There are several reasons for our good fortune. Going into them here seems inappropriate, like gloating. Instead, I’d like to offer a sort of prayer.
However improbable, I hope everyone reading this can count their blessings as well. If you’ve escaped the many sharp teeth of this financial crisis, and even if you haven’t, stay strong. It will get better. It always does. I know this the same way I know that Chicago’s winter will eventually yield to summer. Sadly, eventually can be a very, very long time.
If the gods of advertising are unkind to you it is because forces of commerce and human nature bewilder them. Not any one person’s fault but in many ways all our faults. Hopefully, you believe in a God less vulnerable. He or She will surely restore us to sanity, sooner or later. Right now God is teaching us about humility. Let’s hope we get the message without much more misery.
Yes, Verizon, there really is a Santa Claus. And, miracle of miracles, he brought us a phone that does everything!
December 22, 2008
There’s always one commercial that defines holiday advertising overkill. For me, the honor goes to the above ditty from Verizon. By virtue of the spot’s ubiquity and intrusiveness, it has become part of the gaudy commercialization of Christmas. Mine anyway. Like Salvation Army Santa, the commercial is everywhere, clanging away, driving me crazy. It’s not that it’s a terrible advertisement, like, for instance, Toyota’s infamous “Saved by Zero.”
“Saved by Zero” is in a league by itself, almost certainly the worst National ad campaign of 2008.
To be fair, the Verizon spot does a decent job of conveying its message; in this case, a phone that does myriad things backed by a big, reliable network.
However tired as that message is, this particular spot delivers it well enough. A man keeps unwrapping the same gift (a phone), revealing it to be a GPS, MP3 and so on. The final attribute is the Verizon Network “backing him up.” What irks me are the characters in the commercial, first and foremost the bespectacled jerk off, who, for some reason, has become the company’s mascot. “Can you hear me now?” Yes. Now please shut up. Seriously, does anyone in America relate to this guy? Like Subway’s Jared, he has become the face for the brand. Unlike Jared, he did nothing whatever to earn it. In this commercial he is merely a supporting actor, appearing at the end, a bug.

However, it’s the spot’s principal that makes and breaks this commercial. The husband character is the personification of irritating. Not an ass, he’s just cloying. I can’t explain it. His hair. His wardrobe. His acting. Does this man (and, in turn, Verizon) really think a phone that downloads music is that damn amazing? Does anyone? In the end, his over-joyousness at getting a PDA makes me twitch.

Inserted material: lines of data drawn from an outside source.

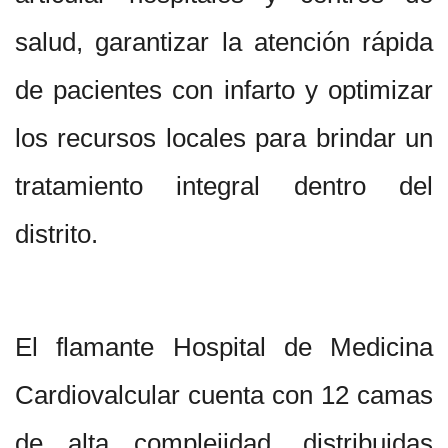
salud, garantizar la atención rápida
de pacientes con infarto y optimizar
los recursos locales para brindar un
tratamiento integral dentro del
distrito.
El flamante Hospital de Medicina
Cardiovalcular cuenta con 12 camas
de alta complejidad, distribuidas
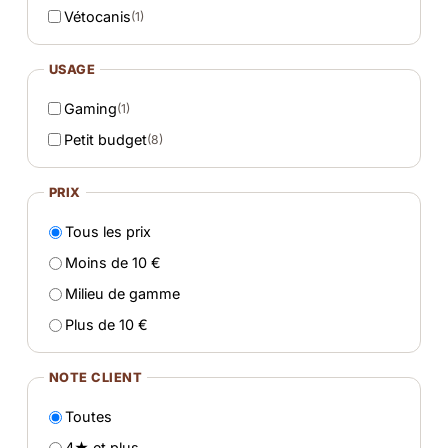
Vétocanis
(1)
USAGE
Gaming
(1)
Petit budget
(8)
PRIX
Tous les prix
Moins de 10 €
Milieu de gamme
Plus de 10 €
NOTE CLIENT
Toutes
4★ et plus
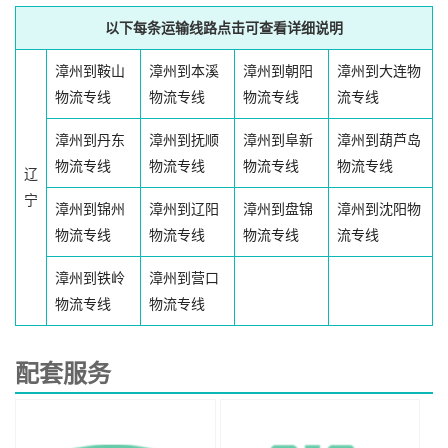
以下每条运输线路点击可查看详细说明
漳州到鞍山
漳州到本溪
漳州到朝阳
漳州到大连物
物流专线
物流专线
物流专线
流专线
漳州到丹东
漳州到抚顺
漳州到阜新
漳州到葫芦岛
物流专线
物流专线
物流专线
物流专线
辽
宁
漳州到锦州
漳州到辽阳
漳州到盘锦
漳州到沈阳物
物流专线
物流专线
物流专线
流专线
漳州到铁岭
漳州到营口
物流专线
物流专线
配套服务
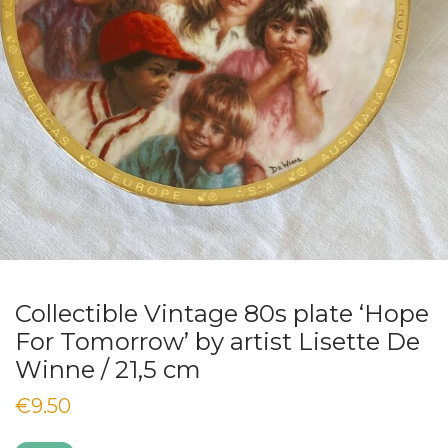
Collectible Vintage 80s plate ‘Hope
For Tomorrow’ by artist Lisette De
Winne / 21,5 cm
€
9.50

Other runners-up for this dubious Xmas honor can be found amidst the battling jewelry campaigns for Jareds, Kay Jewelers and Zales. In the end, the spot featuring a deaf girl and her boyfriend grates most. Congratulations Kay Jewelers, you’re my runner up for most annoying commercial of the year!
The agency Christmas party. Camaraderie without strings or the last bastion of inappropriate behavior?
December 19, 2008

I’ll answer my own question. It’s both. And, in my opinion, both are desirable phenomenon. I’ve likened working in an agency to being in a submarine. After a year of attacking new business, discovering ideas and evading torpedoes it’s time to come up for air! Especially this year. With such choppy seas, we could all use the break. The fact that our agency did so well is a major blessing and should rightly be shared by all who earned it.

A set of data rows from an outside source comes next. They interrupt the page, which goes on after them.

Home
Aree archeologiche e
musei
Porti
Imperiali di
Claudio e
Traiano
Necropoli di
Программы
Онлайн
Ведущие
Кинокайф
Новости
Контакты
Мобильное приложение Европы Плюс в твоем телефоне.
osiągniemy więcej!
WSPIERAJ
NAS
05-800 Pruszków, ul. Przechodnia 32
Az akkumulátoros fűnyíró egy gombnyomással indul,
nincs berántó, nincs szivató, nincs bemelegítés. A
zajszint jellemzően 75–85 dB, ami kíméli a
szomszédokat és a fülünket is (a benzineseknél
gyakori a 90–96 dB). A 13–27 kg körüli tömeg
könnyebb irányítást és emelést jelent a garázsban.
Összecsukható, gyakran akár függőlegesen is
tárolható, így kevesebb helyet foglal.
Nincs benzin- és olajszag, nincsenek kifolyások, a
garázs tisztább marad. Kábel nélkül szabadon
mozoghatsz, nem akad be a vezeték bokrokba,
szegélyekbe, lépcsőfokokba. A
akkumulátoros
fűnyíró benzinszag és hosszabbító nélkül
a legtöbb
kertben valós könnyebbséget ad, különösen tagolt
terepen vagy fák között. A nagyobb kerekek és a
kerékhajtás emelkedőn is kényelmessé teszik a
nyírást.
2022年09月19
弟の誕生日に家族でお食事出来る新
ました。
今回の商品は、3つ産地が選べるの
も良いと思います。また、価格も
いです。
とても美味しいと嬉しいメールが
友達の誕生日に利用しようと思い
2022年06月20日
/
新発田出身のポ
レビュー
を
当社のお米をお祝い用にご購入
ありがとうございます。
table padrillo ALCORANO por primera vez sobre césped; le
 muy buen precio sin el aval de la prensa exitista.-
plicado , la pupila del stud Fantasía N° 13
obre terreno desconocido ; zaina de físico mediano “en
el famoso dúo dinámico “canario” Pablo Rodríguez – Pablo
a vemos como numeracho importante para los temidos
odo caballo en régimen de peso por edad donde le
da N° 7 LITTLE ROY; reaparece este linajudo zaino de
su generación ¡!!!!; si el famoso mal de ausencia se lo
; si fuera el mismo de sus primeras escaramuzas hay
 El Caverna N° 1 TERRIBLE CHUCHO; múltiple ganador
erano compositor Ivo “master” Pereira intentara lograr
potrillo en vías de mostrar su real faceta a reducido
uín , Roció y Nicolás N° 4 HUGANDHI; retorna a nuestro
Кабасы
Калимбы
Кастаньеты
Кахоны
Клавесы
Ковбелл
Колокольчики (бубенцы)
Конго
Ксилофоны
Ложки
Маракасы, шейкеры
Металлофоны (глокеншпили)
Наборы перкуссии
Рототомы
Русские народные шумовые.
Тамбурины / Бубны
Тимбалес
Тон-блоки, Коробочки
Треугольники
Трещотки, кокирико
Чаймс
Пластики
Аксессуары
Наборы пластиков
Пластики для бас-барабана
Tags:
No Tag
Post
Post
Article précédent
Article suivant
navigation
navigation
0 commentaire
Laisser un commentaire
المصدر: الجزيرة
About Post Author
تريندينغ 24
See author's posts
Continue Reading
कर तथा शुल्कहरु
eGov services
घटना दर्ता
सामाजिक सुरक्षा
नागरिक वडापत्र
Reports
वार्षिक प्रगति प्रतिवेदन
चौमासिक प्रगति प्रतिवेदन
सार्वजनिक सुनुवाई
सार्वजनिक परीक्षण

For ours, we’re planning a company meeting followed by an employee dance contest later at a nightclub. Of course, the usual speeches will be made beforehand and employee prizes given out. If all goes well, by 8PM everyone will be in some form of “state” and the true fun can begin.

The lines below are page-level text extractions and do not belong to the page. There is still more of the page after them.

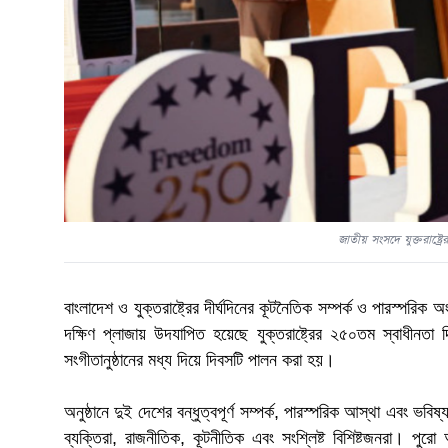
জাতীয় সংসদে যুক্তরাষ্ট্
বাংলাদেশ ও যুক্তরাষ্ট্রের দীর্ঘদিনের কূটনৈতিক সম্পর্ক ও পারস্পর
দক্ষিণ প্লাজায় উদযাপিত হয়েছে যুক্তরাষ্ট্রের ২৫০তম স্বাধীনতা
সংগীতানুষ্ঠানের মধ্য দিয়ে দিবসটি পালন করা হয়।
অনুষ্ঠানে দুই দেশের বন্ধুত্বপূর্ণ সম্পর্ক, পারস্পরিক আস্থা এবং ভব
ব্যক্তিরা, রাজনীতিক, কূটনীতিক এবং সংশ্লিষ্ট বিশিষ্টজনরা। প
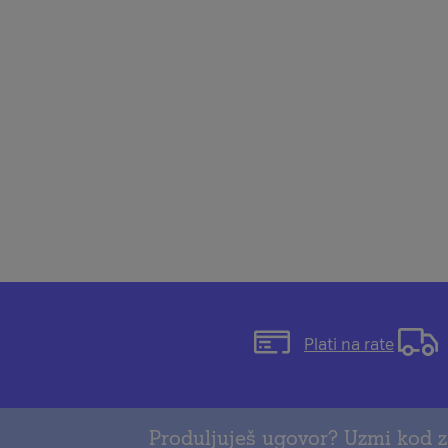
Otvorit
Plati na rate
će
se
modal
s
Produljuješ ugovor?
Uzmi kod
z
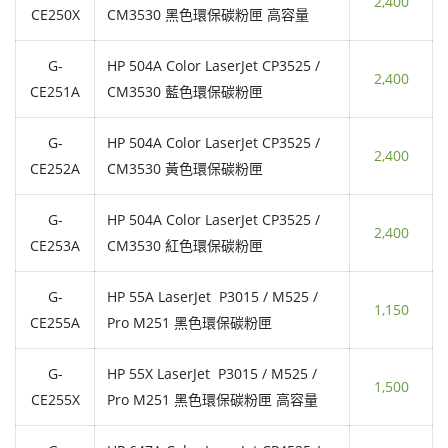
2,400
CE250X
CM3530 黑色環保碳粉匣 高容量
G-
HP 504A Color LaserJet CP3525 /
2,400
CE251A
CM3530 藍色環保碳粉匣
G-
HP 504A Color LaserJet CP3525 /
2,400
CE252A
CM3530 黃色環保碳粉匣
G-
HP 504A Color LaserJet CP3525 /
2,400
CE253A
CM3530 紅色環保碳粉匣
G-
HP 55A LaserJet P3015 / M525 /
1,150
CE255A
Pro M251 黑色環保碳粉匣
G-
HP 55X LaserJet P3015 / M525 /
1,500
CE255X
Pro M251 黑色環保碳粉匣 高容量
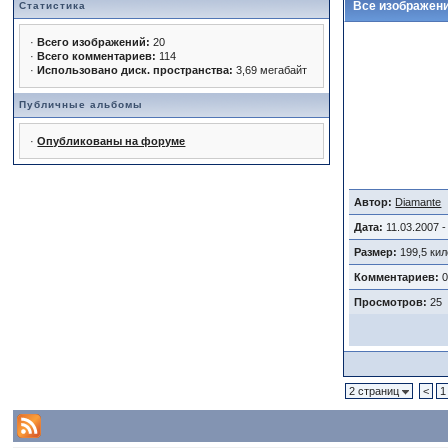
Все изображени
Статистика
·
Всего изображений:
20
·
Всего комментариев:
114
·
Использовано диск. пространства:
3,69 мегабайт
Публичные альбомы
·
Опубликованы на форуме
Автор:
Diamante
Дата:
11.03.2007 -
Размер:
199,5 ки
Комментариев:
Просмотров:
25
2 страниц
<
1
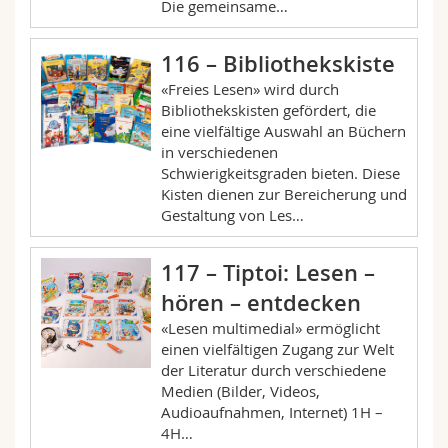
Die gemeinsame…
116 – Bibliothekskiste
«Freies Lesen» wird durch
Bibliothekskisten gefördert, die
eine vielfältige Auswahl an Büchern
in verschiedenen
Schwierigkeitsgraden bieten. Diese
Kisten dienen zur Bereicherung und
Gestaltung von Les…
117 – Tiptoi: Lesen –
hören – entdecken
«Lesen multimedial» ermöglicht
einen vielfältigen Zugang zur Welt
der Literatur durch verschiedene
Medien (Bilder, Videos,
Audioaufnahmen, Internet) 1H –
4H…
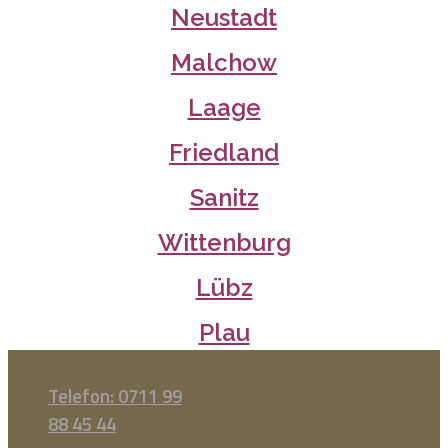
Neustadt
Malchow
Laage
Friedland
Sanitz
Wittenburg
Lübz
Plau
Telefon: 0711 99
88 45 44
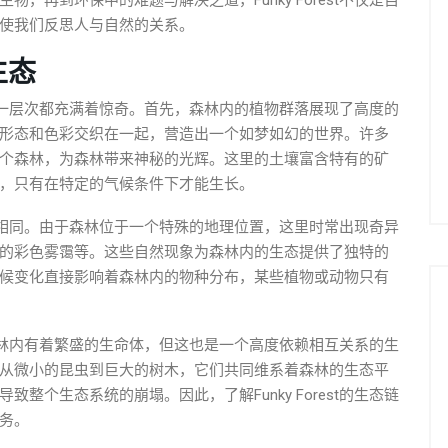
，再到环保中的难题与解决之道，Funky Forest不仅是自
使我们反思人与自然的关系。
生态
，它的每一层次都充满着惊奇。首先，森林内的植物群落展现了高度的
形态和色彩交织在一起，营造出一个如梦如幻的世界。许多
个森林，为森林带来神秘的光辉。这里的土壤富含特有的矿
，只有在特定的气候条件下才能生长。
森林大不相同。由于森林位于一个特殊的地理位置，这里时常出现奇异
的彩色雾霭等。这些自然现象为森林内的生态提供了独特的
候变化直接影响着森林内的物种分布，某些植物或动物只有
。虽然森林内有着繁盛的生命体，但这也是一个高度依赖相互关系的生
从微小的昆虫到巨大的树木，它们共同维系着森林的生态平
整个生态系统的崩塌。因此，了解Funky Forest的生态链
务。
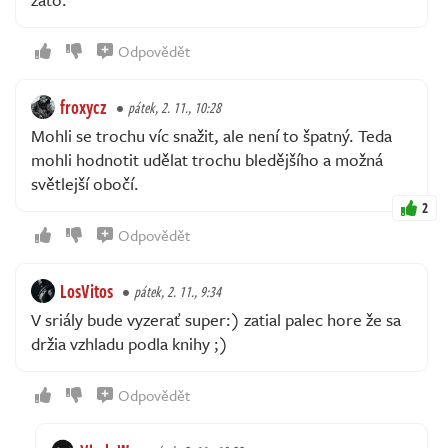
Odpovědět
froxycz
pátek, 2. 11., 10:28
Mohli se trochu víc snažit, ale není to špatný. Teda
mohli hodnotit udělat trochu bledějšího a možná
světlejší obočí.
2
Odpovědět
LosVitos
pátek, 2. 11., 9:34
V sriály bude vyzerať super:) zatial palec hore že sa
držia vzhladu podla knihy ;)
Odpovědět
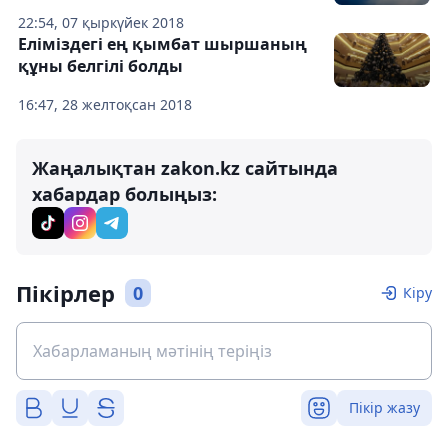
22:54, 07 қыркүйек 2018
Еліміздегі ең қымбат шыршаның
құны белгілі болды
16:47, 28 желтоқсан 2018
Жаңалықтан zakon.kz сайтында
хабардар болыңыз:
Пікірлер
0
Кіру
Пікір жазу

Growing up at Leo Burnett, as I did, I got to participate in some of the biggest holiday-themed parties known in our industry. Forever, The Leo Burnett “Breakfast” was both famous and infamous. During flush years, the company could easily drop hundreds of thousands on the event. First would come the morning meeting and breakfast, usually someplace iconic to Chicago, like the Chicago Theatre or Medinah Temple. During this time, speeches were given, and some fairly unbelievable skits were either put on live or shown via film. These productions were eagerly anticipated and, subsequently, a great deal of time and money went into making them. Some years they were far superior to a majority of commercials on the agency reel.
After “breakfast” everyone would traipse, en masse back to the office to exchange gifts, doll up for later and receive their typically ample bonus checks. The last point here is a big one. Without giving names or numbers, I will tell you it was commonplace for LBCO stars, and plenty were deemed fit, to get more money on this day than in a whole year.
After getting bonuses, all the employees would head out to their specific group’s party, eventually convening in one or two massive clusters, which could get pretty gnarly. Here the newly rich and totally drunk began the timeless tradition of hopelessly inappropriate behavior. Trust me, I know of what I speak. This was when all the “I love you, man” speeches got made, where unrequited office romances requited, often in heated and embarrassing ways. Bosses. Secretaries. Married. Single. And so on. For better and worse the LBCO office party (and I imagine many others) was the last bastion of “Mad Men” like behavior.
What a company! And surely it was. But remember, back then my beloved Leo Burnett was private and most years were good ones. That is not the case right now and has not been for years. Still, I’m guessing the Burnett Breakfast will have its allure.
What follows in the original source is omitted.